For many people with shallow pockets to travel or with no time to travel, it’s almost impossible for them to see the proverbial Zimbabwean monuments and nature that the country has to offer. But one Zimbabwean, Tawanda Kanhema figured out that you don’t necessarily need to be in Zimbabwe to see these things. Tawanda’s ingenious solution was to put these monuments on StreetView so that anyone in every corner of the world can experience a life-like feel of Victoria Falls, Great Zimbabwe, and the likes.
Tawanda’s story is no pushover- it has the spirit of both patriotism and passion. The man traveled all the way from the USA and financed himself just to share Zimbabwe to the world. Indeed Tawanda is a Zimbabwean who stays in the United States, a journalism graduate from the University of California. He used his personal $5000 bucks to finance this project which saw him spending two weeks in Zimbabwe to shoot 500 miles of video content to be put on Google Maps and Earth.
However, Tawanda didn’t do this entirely on his own, Google chipped in a bit by loaning him a camera through its loan program. Here is what Tawanda said about this project in an interview with CNET:
I grew up in Zimbabwe and went to school at the University of California, Berkeley where I studied journalism and documentary film-making…….In 2016, I got involved with Google’s user generated content initiative, the Street View Camera Loan Program, which allows photographers to borrow a Street View ready camera and take it somewhere interesting. I then pitched two UNESCO World Heritage Sites, Victoria Falls in Zimbabwe and Stone Town in Zanzibar as ideal pilots for expanding Street View to new markets in Southern Africa…..I personally funded all travel and production costs related to the Zimbabwe Street View project. Google and Insta360 provided the Insta360 Pro 2 through the camera loan program.
This is still just a hobby for me, so using off-the-shelf products significantly reduced the costs for something that would cost thousands of dollars to just under $5,000 in flights, hotels, a car rental and gas expenses.

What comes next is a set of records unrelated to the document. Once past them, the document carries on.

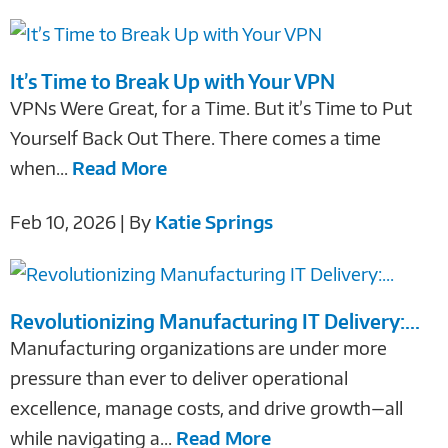
It’s Time to Break Up with Your VPN
VPNs Were Great, for a Time. But it’s Time to Put
Yourself Back Out There. There comes a time
when...
Read More
Feb 10, 2026 | By
Katie Springs
Revolutionizing Manufacturing IT Delivery:...
Manufacturing organizations are under more
pressure than ever to deliver operational
excellence, manage costs, and drive growth—all
while navigating a...
Read More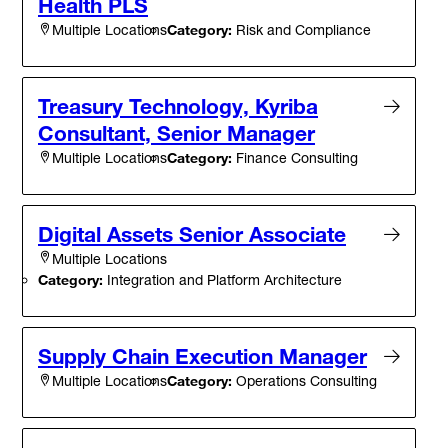
Health PLS
Category:
Risk and Compliance
Multiple Locations
Treasury Technology, Kyriba
Consultant, Senior Manager
Category:
Finance Consulting
Multiple Locations
Digital Assets Senior Associate
Multiple Locations
Category:
Integration and Platform Architecture
Supply Chain Execution Manager
Category:
Operations Consulting
Multiple Locations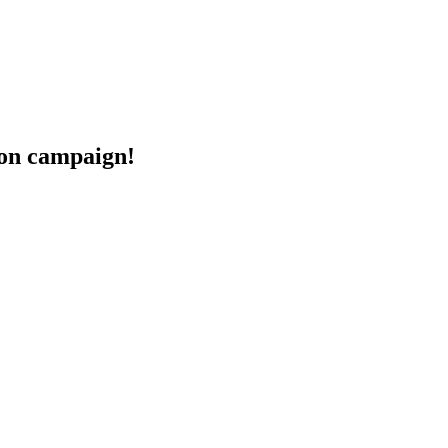
eon campaign!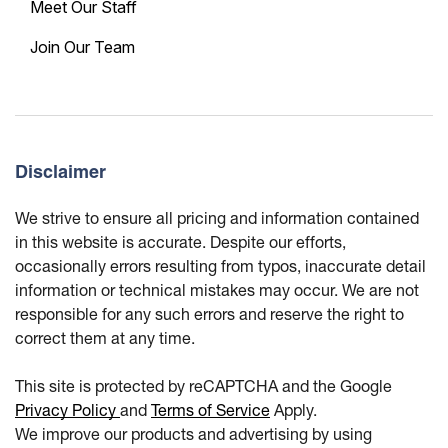
Meet Our Staff
Join Our Team
Disclaimer
We strive to ensure all pricing and information contained
in this website is accurate. Despite our efforts,
occasionally errors resulting from typos, inaccurate detail
information or technical mistakes may occur. We are not
responsible for any such errors and reserve the right to
correct them at any time.
This site is protected by reCAPTCHA and the Google
Privacy Policy
and
Terms of Service
Apply.
We improve our products and advertising by using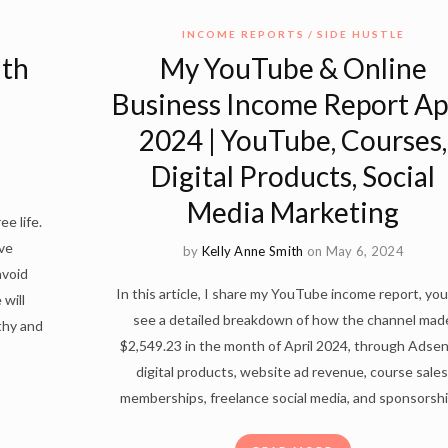
INCOME REPORTS
SIDE HUSTLE
ith
My YouTube & Online
Business Income Report Ap
2024 | YouTube, Courses,
Digital Products, Social
Media Marketing
ee life.
ve
by
Kelly Anne Smith
on May 6, 2024
avoid
In this article, I share my YouTube income report, you 
 will
see a detailed breakdown of how the channel mad
lthy and
$2,549.23 in the month of April 2024, through Adsen
digital products, website ad revenue, course sales
memberships, freelance social media, and sponsorshi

What Tawanda did is worth for Zimbabwe Tourism Authority (ZTA) to copy. Promoting tourism is no longer exclusively limited to publishing ads but something like what Tawanda did is perhaps now more effective to lure tourists. It’s not that pricey to come up with the video content judging by Tawanda’s budget and the huge amount of content he produced.
I believe ZTA has the financial resources to finance a number of these kinds of projects. What I don’t think it has is the will to do it. But lately, ZTA seems like its now ‘tech-curious’ given that it partnered with a certain company to develop a tourism mobile app. Imagine how insightful will the app be if it also offered Streetview footage of Zimbabwe’s monuments?